I've run into an interesting conundrum. I don't think this is a bug,
but I'm also not sure how to get the behavior I want, so I was hoping
someone might have a brilliant idea.
Let's say I've got a type "books", with a "title" and "author" field.
Let's further say that I'm indexing "title" with a stopwords filter,
but "author" has no stopwords filter.
The following document is the only one in the index:
{"title":"The Great Gatsby", "author":"F. Scott Fitzgerald"}
Now let's say I want to perform the following search:
{"query": {"query_string": {"query": "the great gatsby", "fields":
["title", "author"], "minimum_should_match": 3}}}
This search won't return any results. I believe this is because the
minimum_should_match is 3, and the stopwords filter is dropping "the".

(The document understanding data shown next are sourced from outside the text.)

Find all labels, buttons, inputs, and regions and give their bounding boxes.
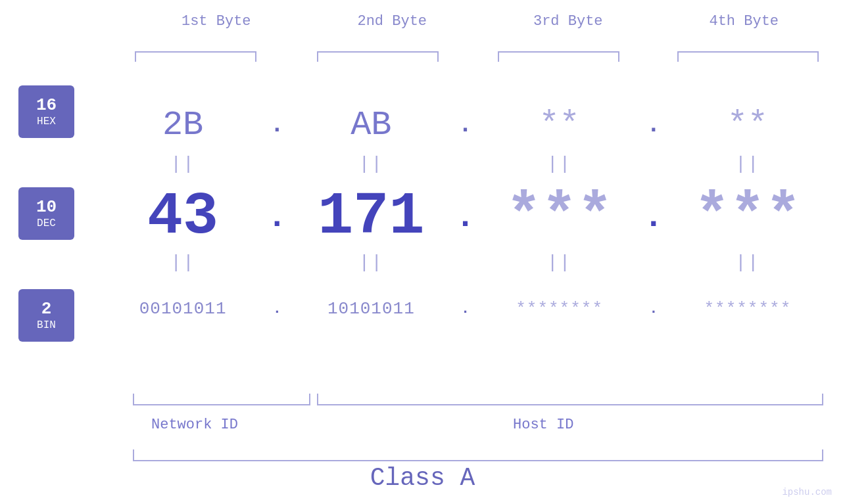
eq-row-1: || || || ||: [102, 154, 829, 174]
dot-bin-2: .: [452, 301, 479, 317]
hex-cell-1: 2B: [102, 106, 264, 145]
bin-cell-2: 10101011: [290, 299, 452, 319]
dot-bin-3: .: [640, 301, 667, 317]
top-bracket-2: [317, 51, 439, 62]
eq-1-3: ||: [479, 155, 640, 173]
host-id-bracket: [317, 394, 823, 405]
top-bracket-3: [498, 51, 619, 62]
network-id-bracket: [133, 394, 310, 405]
eq-1-4: ||: [667, 155, 829, 173]
column-headers: 1st Byte 2nd Byte 3rd Byte 4th Byte: [128, 13, 832, 30]
eq-1-1: ||: [102, 155, 264, 173]
bin-row: 00101011 . 10101011 . ******** . *******…: [102, 279, 829, 338]
bin-cell-1: 00101011: [102, 299, 264, 319]
top-bracket-4: [677, 51, 819, 62]
hex-cell-2: AB: [290, 106, 452, 145]
full-bottom-bracket: [133, 449, 823, 461]
class-label: Class A: [0, 464, 845, 492]
bin-cell-3: ********: [479, 299, 640, 319]
top-bracket-1: [135, 51, 256, 62]
dot-hex-1: .: [264, 112, 290, 139]
bin-badge: 2 BIN: [18, 289, 74, 342]
eq-2-2: ||: [290, 254, 452, 272]
dot-bin-1: .: [264, 301, 290, 317]
dec-badge: 10 DEC: [18, 187, 74, 240]
col-header-4: 4th Byte: [656, 13, 833, 30]
dec-cell-1: 43: [102, 183, 264, 250]
eq-2-3: ||: [479, 254, 640, 272]
dot-hex-3: .: [640, 112, 667, 139]
network-id-label: Network ID: [151, 417, 238, 433]
eq-2-4: ||: [667, 254, 829, 272]
bin-cell-4: ********: [667, 299, 829, 319]
dot-dec-2: .: [452, 198, 479, 236]
host-id-label: Host ID: [513, 417, 573, 433]
watermark: ipshu.com: [782, 487, 832, 497]
dec-cell-4: ***: [667, 183, 829, 250]
hex-cell-3: **: [479, 106, 640, 145]
eq-2-1: ||: [102, 254, 264, 272]
dot-dec-3: .: [640, 198, 667, 236]
dec-cell-3: ***: [479, 183, 640, 250]
eq-1-2: ||: [290, 155, 452, 173]
hex-row: 2B . AB . ** . **: [102, 95, 829, 154]
hex-badge: 16 HEX: [18, 85, 74, 138]
col-header-2: 2nd Byte: [304, 13, 481, 30]
col-header-3: 3rd Byte: [480, 13, 656, 30]
dot-hex-2: .: [452, 112, 479, 139]
content-area: 2B . AB . ** . ** || || || ||: [102, 69, 829, 338]
main-container: 1st Byte 2nd Byte 3rd Byte 4th Byte 16 H…: [0, 0, 845, 504]
eq-row-2: || || || ||: [102, 253, 829, 273]
dec-cell-2: 171: [290, 183, 452, 250]
hex-cell-4: **: [667, 106, 829, 145]
dec-row: 43 . 171 . *** . ***: [102, 181, 829, 253]
col-header-1: 1st Byte: [128, 13, 304, 30]
dot-dec-1: .: [264, 198, 290, 236]
base-badges: 16 HEX 10 DEC 2 BIN: [18, 85, 74, 342]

So, only two tokens match, but since the original input string had 3
tokens, it's still looking for a 3-token match.
However, the behavior is different if I only search the "title" field:
{"query": {"query_string": {"query": "the great gatsby", "fields":
["title"], "minimum_should_match": 3}}}
In this case, I do get a result back, presumably because the only
analyzer in play is only generating two search tokens, so that becomes
the ceiling for the purposes of the minimum_should_match.
I'm not sure how that ceiling is calculated by the DisMax parser -- is
it the max # of terms generated by any component of the disjunction? I
don't suppose it would be possible for the minimum_should_match to be
"local" to each component? This could easily be getting pretty deep
into Lucene internals.
Anyway, just wondering if anyone has any fantastic insight : )
Thanks!
Mat